REON Cistron is a lovely weird analog/digital groovebox with sampling only found in Japan, the land of the rising sun.
Japan has spawned many Synthesizer companies. Korg, Roland or even Yamaha. All companies that have developed and released many electronic instruments that become later legends. Their developments have strongly shaped electronic music and brought it forward. Without them, we might not be where we are today.
Japan used to be the mecca of synthesizers. That has changed significantly in recent years. Today, the synth hotspots are in Europe and the USA where new, fresh companies are constantly being founded. But there are also some new talented companies in Japan such as Black Corporation, Sonicware, or REON.
The latter tried to establish itself in Europe/USA a few years ago but they failed. They had a distributor and had a small booth at Superbooth 19. But that wasn’t enough. Too bad, REON builds very interesting analog synths.
They also have a super interesting groovebox called Cistron that will probably never make it to Europe or US. The product has been available in Japan since 2021, but so far no distributor or company has exported it to other countries. I think it’s high time to highlight the Cistron before it’s completely gone. Maybe the developer can still find a trustable and motivated distributor. One should not give up hope.
There is no official REON page in English. So I packed the page into Google Translate and tried to summarize the most important points for you.
According to the developer, the REON Cistron is an analog/digital rhythm machine aka groovebox made for creating sounds from scratch. Thus, no presets. You can also see that on the interface. It’s packed with knobs and buttons with some wild labelings.
Enjoy with caution, I’m not sure about the feature set. It looks like the engine is based on a combination of FM synthesis, sampling, and an analog noise voice.
FM, Sampling & Analog
There are 8 sound slots in the FM engine. Each slot has an FM sound with up to 4-octave range that can be shaped using the frequency, mod, envelope, and LFO/wave knobs.
You also get a blue dot display matrix that shows something I’m not sure what. It could be the FM algorithm or the parameter settings. Directly below are 8 buttons with which you can save and recall FM sounds. Then, you get 4 sample slots with pitch and bit-crusher controls.
On the back, there is a line input with which you can probably sample sounds and an SD card reader for important sounds. No details on how long samples can be or if you can sample in the machine. The third and last engine is an analog voice that consists of a noise generator, VCF, VCA, pan pot, and delay.

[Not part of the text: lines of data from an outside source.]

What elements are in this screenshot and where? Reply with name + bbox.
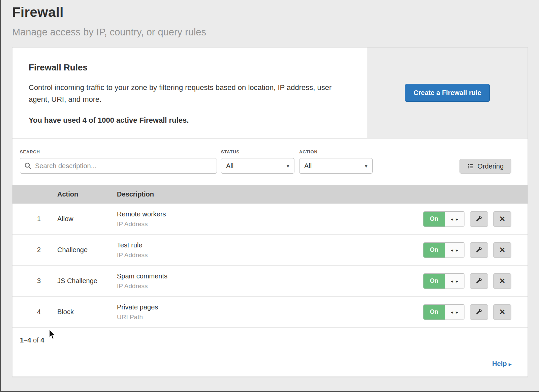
rule-description-cell: Remote workers IP Address xyxy=(117,210,423,228)
page-subtitle: Manage access by IP, country, or query r… xyxy=(12,27,539,38)
card-top-section: Firewall Rules Control incoming traffic … xyxy=(12,48,528,139)
toggle-arrows-icon: ◂ ▸ xyxy=(445,305,465,320)
rule-name: Test rule xyxy=(117,241,423,249)
rules-heading: Firewall Rules xyxy=(29,62,351,73)
pagination-total: 4 xyxy=(40,336,44,344)
toggle-arrows-icon: ◂ ▸ xyxy=(445,212,465,227)
status-select[interactable]: All ▾ xyxy=(221,158,294,174)
toggle-on-label: On xyxy=(423,305,445,320)
rules-summary: Firewall Rules Control incoming traffic … xyxy=(12,48,367,138)
delete-rule-button[interactable]: ✕ xyxy=(493,211,511,227)
help-link[interactable]: Help ▸ xyxy=(492,360,511,367)
rule-type: IP Address xyxy=(117,282,423,290)
rule-type: IP Address xyxy=(117,220,423,228)
rule-priority: 4 xyxy=(37,308,57,316)
table-row: 3 JS Challenge Spam comments IP Address … xyxy=(12,266,528,297)
toggle-arrows-icon: ◂ ▸ xyxy=(445,243,465,258)
chevron-down-icon: ▾ xyxy=(364,162,368,170)
help-label: Help xyxy=(492,360,507,367)
search-label: SEARCH xyxy=(20,149,217,154)
toggle-arrows-icon: ◂ ▸ xyxy=(445,274,465,289)
table-row: 2 Challenge Test rule IP Address On ◂ ▸ … xyxy=(12,235,528,266)
chevron-down-icon: ▾ xyxy=(286,162,289,170)
rule-priority: 1 xyxy=(37,215,57,223)
pagination: 1–4 of 4 xyxy=(12,328,528,353)
close-icon: ✕ xyxy=(499,308,505,316)
close-icon: ✕ xyxy=(499,246,505,254)
rule-enable-toggle[interactable]: On ◂ ▸ xyxy=(423,304,465,320)
close-icon: ✕ xyxy=(499,215,505,223)
rule-action: Challenge xyxy=(57,246,117,254)
pagination-range: 1–4 xyxy=(20,336,31,344)
column-action: Action xyxy=(57,190,117,198)
action-label: ACTION xyxy=(299,149,373,154)
action-select[interactable]: All ▾ xyxy=(299,158,373,174)
search-filter-group: SEARCH xyxy=(20,149,217,174)
edit-rule-button[interactable] xyxy=(470,242,488,258)
rule-controls: On ◂ ▸ ✕ xyxy=(423,304,528,320)
rule-controls: On ◂ ▸ ✕ xyxy=(423,273,528,289)
edit-rule-button[interactable] xyxy=(470,211,488,227)
rule-name: Private pages xyxy=(117,303,423,311)
page-title: Firewall xyxy=(12,5,539,20)
table-row: 4 Block Private pages URI Path On ◂ ▸ ✕ xyxy=(12,297,528,328)
action-select-value: All xyxy=(304,162,312,170)
status-label: STATUS xyxy=(221,149,294,154)
toggle-on-label: On xyxy=(423,212,445,227)
help-arrow-icon: ▸ xyxy=(509,361,511,367)
rule-description-cell: Test rule IP Address xyxy=(117,241,423,259)
column-description: Description xyxy=(117,190,528,198)
rule-action: Allow xyxy=(57,215,117,223)
rule-controls: On ◂ ▸ ✕ xyxy=(423,242,528,258)
table-header: Action Description xyxy=(12,185,528,204)
toggle-on-label: On xyxy=(423,274,445,289)
page-header: Firewall Manage access by IP, country, o… xyxy=(1,0,539,38)
help-row: Help ▸ xyxy=(12,353,528,376)
action-filter-group: ACTION All ▾ xyxy=(299,149,373,174)
wrench-icon xyxy=(476,277,483,284)
delete-rule-button[interactable]: ✕ xyxy=(493,242,511,258)
rules-usage-count: You have used 4 of 1000 active Firewall … xyxy=(29,116,351,125)
delete-rule-button[interactable]: ✕ xyxy=(493,304,511,320)
delete-rule-button[interactable]: ✕ xyxy=(493,273,511,289)
rule-priority: 2 xyxy=(37,246,57,254)
search-wrap xyxy=(20,158,217,174)
rule-action: JS Challenge xyxy=(57,277,117,285)
wrench-icon xyxy=(476,215,483,222)
rule-type: IP Address xyxy=(117,251,423,259)
search-icon xyxy=(24,162,32,170)
wrench-icon xyxy=(476,308,483,315)
rule-controls: On ◂ ▸ ✕ xyxy=(423,211,528,227)
status-filter-group: STATUS All ▾ xyxy=(221,149,294,174)
ordering-button[interactable]: Ordering xyxy=(459,159,511,174)
firewall-rules-card: Firewall Rules Control incoming traffic … xyxy=(12,47,528,377)
wrench-icon xyxy=(476,246,483,253)
rule-description-cell: Private pages URI Path xyxy=(117,303,423,321)
table-row: 1 Allow Remote workers IP Address On ◂ ▸… xyxy=(12,204,528,235)
rule-action: Block xyxy=(57,308,117,316)
pagination-of: of xyxy=(33,336,39,344)
rule-name: Remote workers xyxy=(117,210,423,218)
close-icon: ✕ xyxy=(499,277,505,285)
filter-bar: SEARCH STATUS All ▾ ACTION All ▾ xyxy=(12,139,528,185)
create-firewall-rule-button[interactable]: Create a Firewall rule xyxy=(405,84,489,102)
rule-description-cell: Spam comments IP Address xyxy=(117,272,423,290)
edit-rule-button[interactable] xyxy=(470,273,488,289)
rule-priority: 3 xyxy=(37,277,57,285)
ordering-label: Ordering xyxy=(477,162,504,170)
rule-enable-toggle[interactable]: On ◂ ▸ xyxy=(423,273,465,289)
rule-enable-toggle[interactable]: On ◂ ▸ xyxy=(423,211,465,227)
rule-name: Spam comments xyxy=(117,272,423,280)
search-input[interactable] xyxy=(20,158,217,174)
edit-rule-button[interactable] xyxy=(470,304,488,320)
create-rule-panel: Create a Firewall rule xyxy=(367,48,528,138)
rule-enable-toggle[interactable]: On ◂ ▸ xyxy=(423,242,465,258)
toggle-on-label: On xyxy=(423,243,445,258)
ordering-list-icon xyxy=(467,163,474,170)
status-select-value: All xyxy=(226,162,233,170)
rule-type: URI Path xyxy=(117,313,423,321)
rules-description: Control incoming traffic to your zone by… xyxy=(29,82,349,105)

You shape it using the noise level, the frequency, resonance, and mod of the filter, VCA with FM and attack/decay envelope), and the delay. The latter has time, feedback, and depth controls. You also get volume control knobs over the FM voice, MC, and master). Read with caution, again, there are many points in the engine that are not clear. Similar to the sequencer.
Cistron features a 16-step sequencer with a built-in clock divider (8th note, 16th note, 32nd note) and memory for up to 8 sequences. According to the developers, there is also a pattern chain functionality that allows you to freely combine sequence patterns. These can also be saved and recalled from 8 pattern chain memories.
The translation from Japanese to English wasn’t perfect, but it looks like there is also a parameter lock functionality for the steps on the sequencers. That would make this lovely “weird” groovebox more powerful.
Connection side, you get a 5V AC adapter, a USB type B input, a memory card slot, and a fusion IF ethernet connector (REON original terminal). Next to his, you have a MIDI interface on DIN sockets (IN/OUT), clock in/out, two CV inputs, a line input, headphone input, and a stereo output on two L/R mono jacks.
Many sound demos are not available on YouTube. Only a few but they also don’t go very deep. There are no reviews at all.
REON has always made very maverick designs. This is also the case with the Cistron. It reminds me a bit of the concept of the Korg Monotribe but in mature style and with more features. Hope we see the Cistron in Europe at some point. If it remains a Japan-exclusive thing, then it will quickly disappear into nowhere.
REON Cistron is available now in Japan for ¥ 87,780 (634€) for example from the Japanese retailer RockOn.